● Exercise brief:
The lines to copy are those with "Mostar" in them. Pull each one from the entries below.

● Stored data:
Content starts
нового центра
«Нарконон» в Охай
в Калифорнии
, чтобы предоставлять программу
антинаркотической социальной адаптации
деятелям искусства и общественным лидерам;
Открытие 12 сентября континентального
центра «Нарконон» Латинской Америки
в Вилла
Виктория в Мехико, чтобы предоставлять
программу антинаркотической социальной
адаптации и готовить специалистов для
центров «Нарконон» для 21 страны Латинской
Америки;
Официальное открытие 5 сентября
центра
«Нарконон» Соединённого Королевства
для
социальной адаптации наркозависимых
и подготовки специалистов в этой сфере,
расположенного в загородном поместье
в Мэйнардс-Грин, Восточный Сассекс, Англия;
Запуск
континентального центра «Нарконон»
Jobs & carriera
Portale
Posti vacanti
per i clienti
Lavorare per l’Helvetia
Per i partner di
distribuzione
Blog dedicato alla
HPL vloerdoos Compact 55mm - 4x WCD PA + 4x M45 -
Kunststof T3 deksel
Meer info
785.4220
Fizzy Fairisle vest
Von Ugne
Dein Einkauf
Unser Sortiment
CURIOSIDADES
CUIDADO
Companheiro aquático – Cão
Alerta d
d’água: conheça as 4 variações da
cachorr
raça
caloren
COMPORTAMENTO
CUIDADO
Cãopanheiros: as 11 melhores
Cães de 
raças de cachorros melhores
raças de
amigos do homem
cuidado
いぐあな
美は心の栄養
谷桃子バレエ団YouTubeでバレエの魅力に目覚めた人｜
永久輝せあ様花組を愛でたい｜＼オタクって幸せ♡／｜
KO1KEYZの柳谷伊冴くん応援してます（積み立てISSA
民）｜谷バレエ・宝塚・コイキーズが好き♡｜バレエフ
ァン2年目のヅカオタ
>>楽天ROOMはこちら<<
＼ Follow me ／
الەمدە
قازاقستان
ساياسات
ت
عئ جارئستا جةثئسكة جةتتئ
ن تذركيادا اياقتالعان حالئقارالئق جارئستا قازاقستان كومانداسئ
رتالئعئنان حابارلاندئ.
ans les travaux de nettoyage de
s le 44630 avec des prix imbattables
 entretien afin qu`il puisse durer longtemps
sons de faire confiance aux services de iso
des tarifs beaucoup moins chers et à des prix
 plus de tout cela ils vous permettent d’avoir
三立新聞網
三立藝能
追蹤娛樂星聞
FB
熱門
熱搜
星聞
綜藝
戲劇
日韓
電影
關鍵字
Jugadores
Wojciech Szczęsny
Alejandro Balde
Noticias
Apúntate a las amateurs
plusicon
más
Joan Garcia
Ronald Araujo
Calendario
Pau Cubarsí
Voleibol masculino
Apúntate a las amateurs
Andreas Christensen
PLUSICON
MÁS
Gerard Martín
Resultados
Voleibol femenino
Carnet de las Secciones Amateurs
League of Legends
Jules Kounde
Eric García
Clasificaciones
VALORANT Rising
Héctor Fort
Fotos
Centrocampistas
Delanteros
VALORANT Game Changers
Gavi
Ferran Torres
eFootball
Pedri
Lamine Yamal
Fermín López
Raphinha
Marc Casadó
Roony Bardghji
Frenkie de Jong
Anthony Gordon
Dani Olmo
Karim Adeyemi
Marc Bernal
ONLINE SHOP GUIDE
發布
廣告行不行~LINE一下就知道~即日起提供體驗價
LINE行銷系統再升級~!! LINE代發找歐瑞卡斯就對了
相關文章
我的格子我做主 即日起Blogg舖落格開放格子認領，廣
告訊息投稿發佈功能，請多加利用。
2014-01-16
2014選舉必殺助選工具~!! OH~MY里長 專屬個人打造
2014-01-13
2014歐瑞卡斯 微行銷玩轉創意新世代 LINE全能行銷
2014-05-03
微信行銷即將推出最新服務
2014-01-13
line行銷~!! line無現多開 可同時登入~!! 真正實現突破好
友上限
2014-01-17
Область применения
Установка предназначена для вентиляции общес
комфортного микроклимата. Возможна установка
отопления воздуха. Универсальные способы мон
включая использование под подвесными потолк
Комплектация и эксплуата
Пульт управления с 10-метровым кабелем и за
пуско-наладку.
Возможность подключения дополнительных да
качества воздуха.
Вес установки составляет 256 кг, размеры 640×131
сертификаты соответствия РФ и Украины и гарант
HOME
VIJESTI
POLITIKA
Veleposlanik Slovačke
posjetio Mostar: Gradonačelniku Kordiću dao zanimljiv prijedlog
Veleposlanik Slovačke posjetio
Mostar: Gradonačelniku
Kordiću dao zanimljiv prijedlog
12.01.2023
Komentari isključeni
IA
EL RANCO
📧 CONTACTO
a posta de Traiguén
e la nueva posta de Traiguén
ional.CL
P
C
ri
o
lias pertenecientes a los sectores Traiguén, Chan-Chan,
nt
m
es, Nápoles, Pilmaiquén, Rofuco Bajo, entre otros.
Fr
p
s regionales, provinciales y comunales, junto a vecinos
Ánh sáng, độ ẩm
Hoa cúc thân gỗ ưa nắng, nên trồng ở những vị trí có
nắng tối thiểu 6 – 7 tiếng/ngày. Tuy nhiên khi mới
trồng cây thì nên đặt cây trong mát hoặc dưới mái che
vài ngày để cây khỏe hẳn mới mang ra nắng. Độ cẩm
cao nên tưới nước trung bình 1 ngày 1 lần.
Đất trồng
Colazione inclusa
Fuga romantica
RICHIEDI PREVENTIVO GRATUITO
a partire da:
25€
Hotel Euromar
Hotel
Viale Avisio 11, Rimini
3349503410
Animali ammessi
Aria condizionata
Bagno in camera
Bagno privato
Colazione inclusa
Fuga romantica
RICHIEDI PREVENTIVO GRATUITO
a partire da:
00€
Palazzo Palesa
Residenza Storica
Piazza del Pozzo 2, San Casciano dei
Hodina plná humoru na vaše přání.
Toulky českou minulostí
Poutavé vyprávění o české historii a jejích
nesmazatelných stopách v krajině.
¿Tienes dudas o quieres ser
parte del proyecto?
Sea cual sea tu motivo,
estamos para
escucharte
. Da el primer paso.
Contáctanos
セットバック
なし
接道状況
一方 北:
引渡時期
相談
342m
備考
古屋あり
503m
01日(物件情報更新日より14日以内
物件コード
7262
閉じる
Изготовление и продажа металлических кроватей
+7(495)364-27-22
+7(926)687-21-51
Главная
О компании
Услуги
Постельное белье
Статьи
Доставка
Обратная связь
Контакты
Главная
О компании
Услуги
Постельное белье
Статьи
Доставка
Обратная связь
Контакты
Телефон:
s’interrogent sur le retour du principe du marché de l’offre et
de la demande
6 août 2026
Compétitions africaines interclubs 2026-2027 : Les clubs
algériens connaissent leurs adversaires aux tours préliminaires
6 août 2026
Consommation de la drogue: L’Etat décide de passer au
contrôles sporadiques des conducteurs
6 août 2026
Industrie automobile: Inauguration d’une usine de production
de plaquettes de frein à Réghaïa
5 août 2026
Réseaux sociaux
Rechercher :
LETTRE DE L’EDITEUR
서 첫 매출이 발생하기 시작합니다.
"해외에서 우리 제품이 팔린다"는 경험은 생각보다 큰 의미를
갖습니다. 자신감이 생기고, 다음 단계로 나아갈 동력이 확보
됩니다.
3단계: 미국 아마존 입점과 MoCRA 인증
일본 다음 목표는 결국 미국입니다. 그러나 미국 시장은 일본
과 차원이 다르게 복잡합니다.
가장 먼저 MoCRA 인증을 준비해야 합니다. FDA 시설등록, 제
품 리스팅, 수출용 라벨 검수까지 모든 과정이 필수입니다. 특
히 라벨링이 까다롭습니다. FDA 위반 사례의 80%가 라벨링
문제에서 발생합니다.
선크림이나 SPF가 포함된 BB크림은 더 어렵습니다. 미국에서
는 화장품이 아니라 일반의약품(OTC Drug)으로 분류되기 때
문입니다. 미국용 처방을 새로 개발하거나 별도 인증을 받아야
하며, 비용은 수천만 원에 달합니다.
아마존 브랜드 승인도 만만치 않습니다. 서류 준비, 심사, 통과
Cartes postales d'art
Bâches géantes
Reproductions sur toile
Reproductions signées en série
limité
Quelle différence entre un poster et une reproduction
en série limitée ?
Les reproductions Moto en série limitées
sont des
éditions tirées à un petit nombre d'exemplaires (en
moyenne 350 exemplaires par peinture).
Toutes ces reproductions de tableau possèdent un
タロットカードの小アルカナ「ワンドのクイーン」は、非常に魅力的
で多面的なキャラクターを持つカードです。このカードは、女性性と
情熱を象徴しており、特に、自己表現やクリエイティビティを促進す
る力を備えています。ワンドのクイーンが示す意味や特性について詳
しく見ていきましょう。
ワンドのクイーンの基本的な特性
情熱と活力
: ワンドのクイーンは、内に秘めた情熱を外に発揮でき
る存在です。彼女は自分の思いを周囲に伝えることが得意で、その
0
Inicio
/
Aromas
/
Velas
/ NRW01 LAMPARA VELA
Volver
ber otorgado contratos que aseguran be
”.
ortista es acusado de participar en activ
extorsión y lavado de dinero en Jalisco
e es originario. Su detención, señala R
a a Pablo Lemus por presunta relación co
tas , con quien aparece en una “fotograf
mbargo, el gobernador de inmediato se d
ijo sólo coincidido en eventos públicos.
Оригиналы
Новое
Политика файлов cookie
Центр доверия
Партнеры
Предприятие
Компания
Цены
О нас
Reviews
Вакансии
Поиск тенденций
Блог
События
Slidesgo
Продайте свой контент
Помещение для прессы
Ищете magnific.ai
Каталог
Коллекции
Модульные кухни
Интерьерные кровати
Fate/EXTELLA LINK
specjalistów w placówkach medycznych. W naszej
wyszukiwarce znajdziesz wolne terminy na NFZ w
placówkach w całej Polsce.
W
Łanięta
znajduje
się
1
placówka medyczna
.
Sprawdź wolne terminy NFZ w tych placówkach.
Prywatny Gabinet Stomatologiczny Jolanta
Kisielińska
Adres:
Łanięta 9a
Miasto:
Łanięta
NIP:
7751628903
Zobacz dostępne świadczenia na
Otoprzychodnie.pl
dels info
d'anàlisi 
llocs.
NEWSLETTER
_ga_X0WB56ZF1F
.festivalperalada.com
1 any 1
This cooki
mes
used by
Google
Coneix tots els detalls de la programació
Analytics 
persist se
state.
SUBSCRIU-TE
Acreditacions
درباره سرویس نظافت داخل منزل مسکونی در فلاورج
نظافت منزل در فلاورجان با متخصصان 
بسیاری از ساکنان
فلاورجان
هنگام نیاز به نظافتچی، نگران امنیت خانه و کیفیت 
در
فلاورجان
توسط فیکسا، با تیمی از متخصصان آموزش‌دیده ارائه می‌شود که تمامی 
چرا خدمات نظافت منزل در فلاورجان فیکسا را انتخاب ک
Content ends
● Reply to the exercise:
posjetio Mostar: Gradonačelniku Kordiću dao zanimljiv prijedlog
Mostar: Gradonačelniku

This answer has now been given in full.